African coelacanth fish evolved dozens of new genes just 10 million years ago

February 9 (UPI) – When the first live African coelacanth fish, sometimes called the gombessa, was caught in 1938, researchers were caught. The fish were thought to be extinct for 65 million years.

It even surprised scientists that the species looked almost identical to its earliest relatives. They called the fish “living fossils.”

Fast forward more than 80 years, and scientists have now revealed the species, Latimeria chalumnae, have not spent the last 65 million years in evolutionary stasis.

According to a new paper, published Tuesday in the journal Molecular Biology and Evolution, the ocean predator discovered 62 new genes about 10 million years ago.

Follow-up data show that the novel genes were created by transposons, DNA sequences called autosomal genes. These traveling DNA sequences, also known as jump genes, can alter their position within the genome – moving, reproducing and rearranging themselves.

Scientists suspect that the African coelacanth fish obtained various transposons through interactions with other species. Autonomic genes routinely jump from one species to another.

“Our findings provide a very impressive example of this phenomenon of transposons contributing to the host genome,” lead study author Tim Hughes said in a press release.
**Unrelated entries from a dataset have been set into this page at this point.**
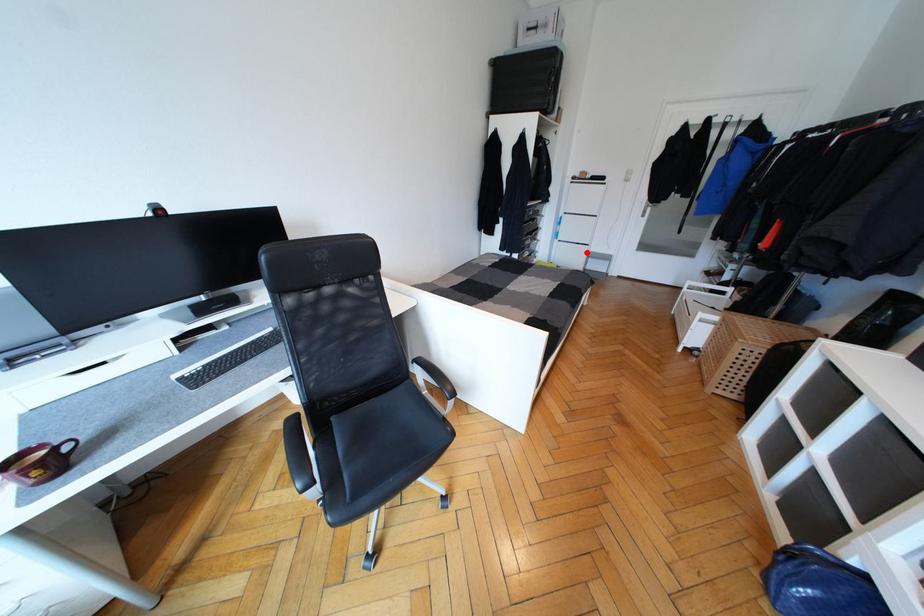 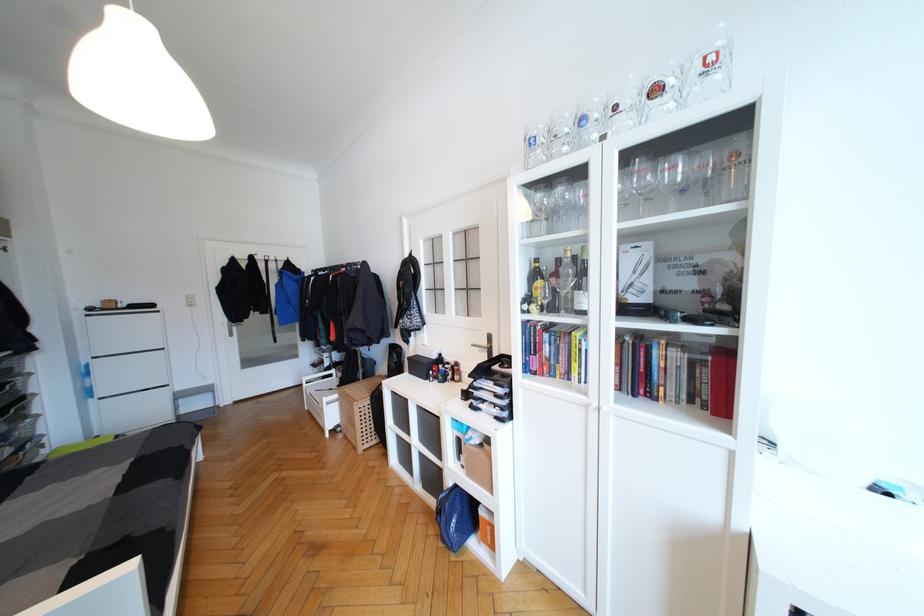 Question: I am providing you with two images of the same scene from different viewpoints. A red point is marked on the first image. Is the red point's position out of view in image 2?

Choices:
 (A) Yes
 (B) No

Answer: (B) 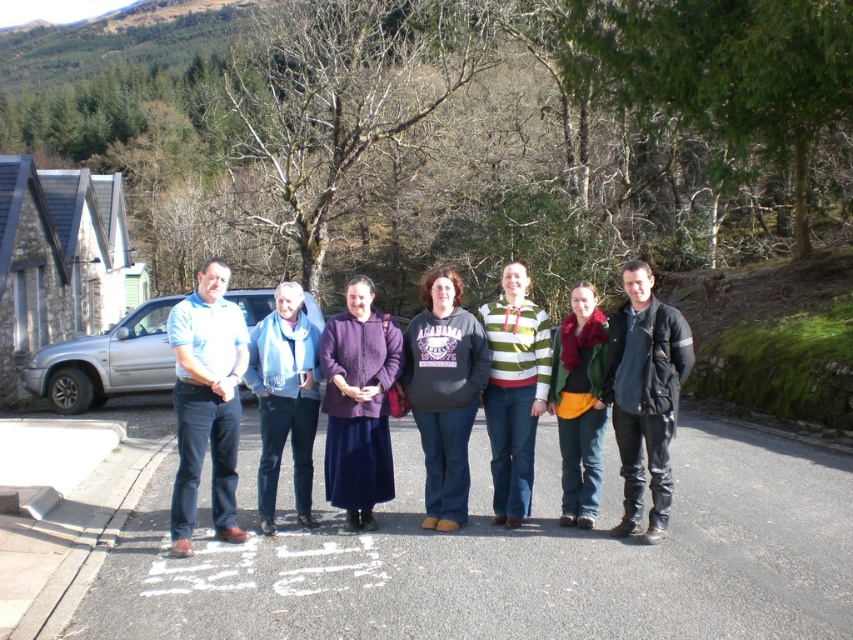 Is blue cotton shirt at left closer to the viewer compared to green woolen sweater at center?

Yes, it is in front of green woolen sweater at center.

The height and width of the screenshot is (640, 853). What are the coordinates of `blue cotton shirt at left` in the screenshot? It's located at [x=206, y=401].

I want to click on blue cotton shirt at left, so click(x=206, y=401).

Who is more forward, (474, 388) or (164, 356)?

Point (474, 388)

Looking at this image, between dark gray sweater at center and silver metallic car at left, which one is positioned higher?

silver metallic car at left is above.

What do you see at coordinates (444, 392) in the screenshot? I see `dark gray sweater at center` at bounding box center [444, 392].

This screenshot has width=853, height=640. Find the location of `dark gray sweater at center`. dark gray sweater at center is located at coordinates (444, 392).

Where is `blue cotton shirt at left`? This screenshot has width=853, height=640. blue cotton shirt at left is located at coordinates (206, 401).

Based on the photo, between blue cotton shirt at left and silver metallic car at left, which one appears on the right side from the viewer's perspective?

From the viewer's perspective, blue cotton shirt at left appears more on the right side.

At what (x,y) coordinates should I click in order to perform the action: click on blue cotton shirt at left. Please return your answer as a coordinate pair (x, y). Looking at the image, I should click on (206, 401).

This screenshot has width=853, height=640. Find the location of `blue cotton shirt at left`. blue cotton shirt at left is located at coordinates (206, 401).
“We don’t know what these 62 genes do, but many of them encode DNA-binding proteins and appear to have a place in gene regulation, where even small changes are important in micro- growth, “said Hughes, professor of molecular genetics at the University of Toronto.

Transposons boast a self-encoding enzyme that allows these traveling sequences to identify, copy, reassemble and fold DNA encoded into a new part of the genome. The process of cell division, when the genome is reproduced, ensures that these sequences are distributed throughout the genome.

Over time, jumping gene sequences break down and the ability to reproduce and reproduce is lost. However, if these autoimmune genes happen to offer a competitive advantage to the host organism, they can be cemented in sex.

Action genes derived from transposons have been found in several species, but it surprised scientists to find so many in a species that many scientists thought were frozen in evolutionary times.

“It was surprising to see coelacanths emerge among vertebrates as a large number of these transposon-derived genes because they have an undeserved reputation as a living fossil,” said a lead author the surveyor, Isaac Yellan.

“The coelacanth may have evolved a little slower but it is certainly not a fossil,” said Yellan, a graduate student at the University of Toronto.

Yellan discovered the collection of transposon-related genes in the African coelacanth fish while searching for passages of a human gene called CGGBP1.

The gene derived from transposons first originated in the common ancestor of mammals, birds and reptiles. Despite its original origins, Yellan found it difficult to find peers in other commonly studied species.

Using genomic databases, he found isolated specimens of CGGBP-related genes in a strange range of mammals, reptiles and birds. He also found examples of CGGBP-like genes in lamprey, primitive spine and rare fungi.

Eventually, his study led to Latimeria chalumnae. The genome of the African coelacanth fish, which was tracked and added to genomic databases for the first time in 2013, boasted 62 CGGBP-like genes.

The researchers concluded that all of these transposon-related genes did not appear to be descended from a single common ancestor. Instead, the CGGBP-like genes may follow different sequences, arriving at different times through horizontal gene transfer.

“Horizontal gene transfer goes up the picture of where the transposons came from but we know from other species that it can occur through parasites,” Yellan said. “The most likely explanation is that they have been introduced several times through the history of evolution.”

Test tube experiments and computer models suggest that the CGGBP-like genes found in the coelacanth genome secrete proteins that help link specific strands to DNA, which alter how rewrite and communicate genetic coding.

The research suggests that CGGBP-like genes in coelacanth fish appear to play a dynamic role in gene expression, similar to the role that CGGBP1 plays in the human genome.

because of Latimeria chalumnae and its relatives are so rare, scientists may never be able to trace the evolutionary origin of the 62 gene species derived from transposon, but the latest discovery has given scientists insights into the ways in which transposons can transfer from sex to sex.